Companies today are faced with a tough challenge: how to build value and provide compelling and responsive customer experiences while cutting costs and inefficiencies at the same time. Leveraging new digital technologies seems to be the obvious answer, but, as a recent article from McKinsey & Company argues, technology itself is only part of the solution. What companies need to do is let go of the way they’ve always done things and commit to a next-generation operating model; that is, a way of running the business that brings together digital technologies and operations capabilities in an integrated, holistic, and well-sequenced way.
A shift in approach.
For most companies, adopting such a model requires two big shifts in their established operational approach. The first is to use customer journeys as the organizing principle for improvement efforts, rather than to run uncoordinated efforts within conventional departmental siloes. In other words, this shift involves breaking down traditional business units and instead thinking holistically about customer journeys and the internal processes that support them. For example, in the case of a customer wanting to open a bank account, rather than focusing on the individual units involved (operations, marketing, credit, and IT) it’s preferable to look at that journey as a single, end-to-end element which should be handled as a whole and not broken down by department.
The second major shift is to move away from employing individual technologies or capabilities in a piecemeal way, and instead focus on working with multiple capabilities in a strategic sequence to compound the impact and achieve maximum results. The McKinsey article calls these capabilities “levers,” and provides a breakdown of the five most important levers that organizations typically use in improving the operations and processes that support customer journeys. Read on for an overview of the five levers.
Broadly speaking, digitization refers to the process of using digital tools and technologies to improve journeys. These tools can have a powerfully transformative impact on customer-facing journeys, notably by providing options for self-service and thus giving customers independence and autonomy in their interactions with companies. Digitization can also streamline time-consuming manual and transactional tasks, thus speeding up responsiveness.
An increasingly critical component of business decision-making today, advanced analytics involves using sophisticated, autonomous tools to process data and uncover patterns and insights from which actionable recommendations can be made. The intelligence that analytics provides can greatly enhance journeys that require non-linear thinking; for example, insurers with advanced analytics capabilities in place are seeing huge improvements in areas like fraud management and smart claims triage.
Intelligent process automation (IPA)—
This emerging set of new technologies brings together robotic process automation and machine learning to trigger fundamental process redesign. In other words, for processes that involve data aggregation from multiple systems or standardized data input, IPA can take the place of human effort.
Business process outsourcing (BPO)—
The practice of using resources outside the main business to fulfill specific tasks and functions (for example, back-office document processing) has become a popular one in recent years. Often a useful measure for improving cost efficiency, BPO is typically best when used for manual processes that are not primarily customer-facing and do not have an impact on strategic choices or value propositions.
Lean process redesign—
This versatile methodology helps companies streamline processes, create a culture of continuous improvement, and eliminate waste, redundancies, and inefficiencies. It applies well to almost all processes, including short- and long-cycle, transactional and judgement-based, and client-facing and internal.

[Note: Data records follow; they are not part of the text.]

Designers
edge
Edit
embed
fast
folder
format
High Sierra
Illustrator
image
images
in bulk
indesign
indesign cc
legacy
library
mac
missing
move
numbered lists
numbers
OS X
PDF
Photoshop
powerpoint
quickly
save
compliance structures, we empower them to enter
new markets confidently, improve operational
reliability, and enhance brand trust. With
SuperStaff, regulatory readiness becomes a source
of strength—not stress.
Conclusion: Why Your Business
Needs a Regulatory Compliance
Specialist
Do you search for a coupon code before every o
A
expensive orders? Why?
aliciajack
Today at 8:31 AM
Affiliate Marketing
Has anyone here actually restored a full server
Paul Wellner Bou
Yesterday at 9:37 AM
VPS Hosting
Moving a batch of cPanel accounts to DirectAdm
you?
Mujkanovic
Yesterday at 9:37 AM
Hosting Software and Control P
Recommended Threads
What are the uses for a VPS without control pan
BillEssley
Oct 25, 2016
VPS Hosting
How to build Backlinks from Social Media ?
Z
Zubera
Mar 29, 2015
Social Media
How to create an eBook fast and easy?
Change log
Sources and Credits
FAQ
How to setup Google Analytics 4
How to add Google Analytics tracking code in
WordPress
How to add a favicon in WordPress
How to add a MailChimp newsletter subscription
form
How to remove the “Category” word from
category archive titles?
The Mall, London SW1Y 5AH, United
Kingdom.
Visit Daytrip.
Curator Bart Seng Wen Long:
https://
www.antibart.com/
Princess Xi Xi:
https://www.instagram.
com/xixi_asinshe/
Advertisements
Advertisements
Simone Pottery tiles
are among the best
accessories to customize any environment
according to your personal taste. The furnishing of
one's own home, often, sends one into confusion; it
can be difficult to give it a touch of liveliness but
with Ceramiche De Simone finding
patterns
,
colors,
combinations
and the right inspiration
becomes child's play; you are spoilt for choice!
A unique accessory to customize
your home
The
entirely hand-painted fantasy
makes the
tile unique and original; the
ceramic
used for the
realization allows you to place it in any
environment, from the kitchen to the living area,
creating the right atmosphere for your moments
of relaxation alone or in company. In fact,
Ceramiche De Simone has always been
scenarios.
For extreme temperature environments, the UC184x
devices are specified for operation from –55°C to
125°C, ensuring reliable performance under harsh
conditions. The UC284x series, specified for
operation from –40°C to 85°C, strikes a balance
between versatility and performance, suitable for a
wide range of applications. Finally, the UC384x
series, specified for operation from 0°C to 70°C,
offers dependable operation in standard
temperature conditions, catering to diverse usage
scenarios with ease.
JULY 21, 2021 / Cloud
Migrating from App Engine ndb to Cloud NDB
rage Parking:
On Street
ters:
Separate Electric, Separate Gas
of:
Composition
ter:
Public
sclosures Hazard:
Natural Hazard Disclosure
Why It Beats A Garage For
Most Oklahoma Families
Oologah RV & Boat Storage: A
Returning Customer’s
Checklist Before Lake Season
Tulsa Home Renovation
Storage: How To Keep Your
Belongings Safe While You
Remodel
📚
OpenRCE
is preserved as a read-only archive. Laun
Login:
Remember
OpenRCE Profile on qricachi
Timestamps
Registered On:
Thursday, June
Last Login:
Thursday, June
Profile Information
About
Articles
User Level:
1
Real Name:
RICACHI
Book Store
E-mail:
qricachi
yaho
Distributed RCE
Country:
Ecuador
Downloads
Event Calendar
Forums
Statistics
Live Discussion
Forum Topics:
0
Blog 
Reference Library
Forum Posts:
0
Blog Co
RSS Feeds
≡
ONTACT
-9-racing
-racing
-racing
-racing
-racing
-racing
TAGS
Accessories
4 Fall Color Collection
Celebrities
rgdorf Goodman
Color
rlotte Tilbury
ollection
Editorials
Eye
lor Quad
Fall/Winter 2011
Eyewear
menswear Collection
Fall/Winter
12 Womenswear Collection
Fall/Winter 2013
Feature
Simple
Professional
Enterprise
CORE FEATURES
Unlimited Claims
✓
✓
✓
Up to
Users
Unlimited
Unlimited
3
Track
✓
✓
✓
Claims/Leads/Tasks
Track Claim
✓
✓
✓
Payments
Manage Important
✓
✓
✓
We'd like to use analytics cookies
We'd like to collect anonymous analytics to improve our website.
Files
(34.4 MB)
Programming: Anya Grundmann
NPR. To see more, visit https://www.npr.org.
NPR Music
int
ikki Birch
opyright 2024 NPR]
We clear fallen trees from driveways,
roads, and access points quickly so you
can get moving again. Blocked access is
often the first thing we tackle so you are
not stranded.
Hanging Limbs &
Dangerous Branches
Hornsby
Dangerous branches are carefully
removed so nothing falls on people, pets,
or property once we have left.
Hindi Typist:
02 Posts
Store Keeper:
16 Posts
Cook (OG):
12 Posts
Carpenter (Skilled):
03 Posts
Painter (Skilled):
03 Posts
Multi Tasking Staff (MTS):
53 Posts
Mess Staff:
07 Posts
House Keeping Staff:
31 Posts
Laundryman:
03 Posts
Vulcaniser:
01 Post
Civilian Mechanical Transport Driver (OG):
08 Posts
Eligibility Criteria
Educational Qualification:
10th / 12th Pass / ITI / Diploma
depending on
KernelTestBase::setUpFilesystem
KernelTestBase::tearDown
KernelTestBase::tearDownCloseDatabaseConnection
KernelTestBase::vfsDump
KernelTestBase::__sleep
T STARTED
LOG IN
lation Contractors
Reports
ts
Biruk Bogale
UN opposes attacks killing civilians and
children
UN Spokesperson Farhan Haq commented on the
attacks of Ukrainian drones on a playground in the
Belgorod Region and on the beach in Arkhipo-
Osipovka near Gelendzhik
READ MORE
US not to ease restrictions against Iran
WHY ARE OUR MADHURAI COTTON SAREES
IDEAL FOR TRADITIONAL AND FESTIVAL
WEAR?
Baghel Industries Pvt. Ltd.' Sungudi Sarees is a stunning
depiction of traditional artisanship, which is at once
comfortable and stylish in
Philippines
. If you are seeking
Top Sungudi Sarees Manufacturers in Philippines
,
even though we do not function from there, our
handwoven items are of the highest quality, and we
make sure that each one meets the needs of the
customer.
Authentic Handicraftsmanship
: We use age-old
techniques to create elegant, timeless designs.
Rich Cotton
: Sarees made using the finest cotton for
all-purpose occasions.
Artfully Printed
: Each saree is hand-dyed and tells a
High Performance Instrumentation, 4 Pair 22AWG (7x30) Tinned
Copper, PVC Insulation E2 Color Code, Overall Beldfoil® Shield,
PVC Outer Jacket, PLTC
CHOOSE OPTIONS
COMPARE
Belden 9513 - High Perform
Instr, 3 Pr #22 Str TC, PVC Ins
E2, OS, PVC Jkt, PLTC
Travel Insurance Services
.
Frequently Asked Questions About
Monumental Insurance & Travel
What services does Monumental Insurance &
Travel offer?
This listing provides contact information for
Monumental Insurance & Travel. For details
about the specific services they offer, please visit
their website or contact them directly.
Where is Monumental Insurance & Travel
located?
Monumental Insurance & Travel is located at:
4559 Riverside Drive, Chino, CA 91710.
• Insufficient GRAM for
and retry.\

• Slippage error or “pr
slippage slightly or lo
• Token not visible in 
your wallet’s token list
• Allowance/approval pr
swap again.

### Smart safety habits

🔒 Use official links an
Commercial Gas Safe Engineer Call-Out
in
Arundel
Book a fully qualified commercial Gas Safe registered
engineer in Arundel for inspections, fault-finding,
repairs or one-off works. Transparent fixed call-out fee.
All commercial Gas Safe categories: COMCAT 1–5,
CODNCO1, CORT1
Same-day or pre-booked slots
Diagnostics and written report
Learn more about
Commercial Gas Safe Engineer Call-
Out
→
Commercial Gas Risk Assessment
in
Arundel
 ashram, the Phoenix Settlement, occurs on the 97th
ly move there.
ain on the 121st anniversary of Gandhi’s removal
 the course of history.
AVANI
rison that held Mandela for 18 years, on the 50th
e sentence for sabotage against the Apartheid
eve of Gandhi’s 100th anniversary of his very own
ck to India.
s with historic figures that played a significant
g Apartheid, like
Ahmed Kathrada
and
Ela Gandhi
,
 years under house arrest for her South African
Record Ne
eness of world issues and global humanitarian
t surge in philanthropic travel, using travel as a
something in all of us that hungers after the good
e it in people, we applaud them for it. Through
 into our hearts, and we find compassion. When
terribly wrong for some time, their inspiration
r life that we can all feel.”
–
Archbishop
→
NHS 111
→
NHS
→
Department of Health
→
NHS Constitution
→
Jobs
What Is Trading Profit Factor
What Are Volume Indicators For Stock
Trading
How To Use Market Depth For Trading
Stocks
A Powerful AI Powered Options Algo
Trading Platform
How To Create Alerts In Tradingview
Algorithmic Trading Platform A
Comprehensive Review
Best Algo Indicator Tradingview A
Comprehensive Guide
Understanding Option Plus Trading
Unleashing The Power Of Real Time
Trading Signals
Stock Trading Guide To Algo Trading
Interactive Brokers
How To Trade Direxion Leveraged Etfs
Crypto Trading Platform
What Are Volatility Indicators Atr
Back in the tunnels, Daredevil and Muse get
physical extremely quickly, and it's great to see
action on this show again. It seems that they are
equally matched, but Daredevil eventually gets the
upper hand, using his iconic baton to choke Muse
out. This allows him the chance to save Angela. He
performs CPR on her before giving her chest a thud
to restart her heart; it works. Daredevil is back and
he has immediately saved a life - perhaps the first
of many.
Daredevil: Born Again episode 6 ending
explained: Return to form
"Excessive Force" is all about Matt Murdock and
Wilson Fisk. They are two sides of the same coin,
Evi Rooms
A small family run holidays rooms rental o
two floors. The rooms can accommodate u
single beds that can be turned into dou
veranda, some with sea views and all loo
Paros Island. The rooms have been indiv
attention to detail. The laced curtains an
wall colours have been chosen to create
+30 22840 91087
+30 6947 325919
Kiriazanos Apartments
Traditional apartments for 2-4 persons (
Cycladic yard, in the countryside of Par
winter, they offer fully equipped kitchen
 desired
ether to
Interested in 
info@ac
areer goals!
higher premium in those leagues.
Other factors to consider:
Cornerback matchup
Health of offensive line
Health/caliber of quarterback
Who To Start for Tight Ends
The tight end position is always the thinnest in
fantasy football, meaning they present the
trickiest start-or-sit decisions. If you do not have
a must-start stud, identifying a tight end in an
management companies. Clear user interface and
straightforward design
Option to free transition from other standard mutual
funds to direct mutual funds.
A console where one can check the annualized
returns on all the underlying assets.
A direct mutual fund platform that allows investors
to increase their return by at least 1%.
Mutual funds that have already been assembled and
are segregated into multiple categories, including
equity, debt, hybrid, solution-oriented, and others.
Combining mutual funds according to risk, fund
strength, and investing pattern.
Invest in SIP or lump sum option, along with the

How should companies implement these levers?
The McKinsey article offers three important design guidelines companies should keep in mind when thinking about how and when to use the above levers:
Each lever should be used to maximum effect.
For companies to reap the rewards of the next-generation operating model, they must be willing to push the limits. Too often, companies think they are applying capabilities to the fullest, but they are actually falling short of their true potential. Leveraging a few predictive models, for example, is not the same as truly harnessing the power of analytics. Companies, and their executives in particular, must be vigilant in monitoring the use of levers, and they must be prepared to challenge teams who are complacent in the belief that they are “doing all they can.”
Each lever must be implemented in the right sequence.
So many variables are involved that it’s virtually impossible to build a “universal recipe” for sequencing these levers, but companies should know that the best results can be achieved when the levers are able to build on each other. Systematic analysis, which is looking at the opportunity to apply remaining levers in turn and the resulting impact, can help companies figure out which levers depend on the successful implementation of others to be most effective.
The levers should interact with each other to achieve a compound effect.
Just as levers need to be applied in the right sequence, they also need to work in tandem to be most successful; that is, it’s not simply a case of one lever picking up where another leaves off. Some companies have adopted “heat maps,” which offer an organization-wide perspective on how each lever will impact each journey, as a tool to help in looking at the levers and their effects holistically.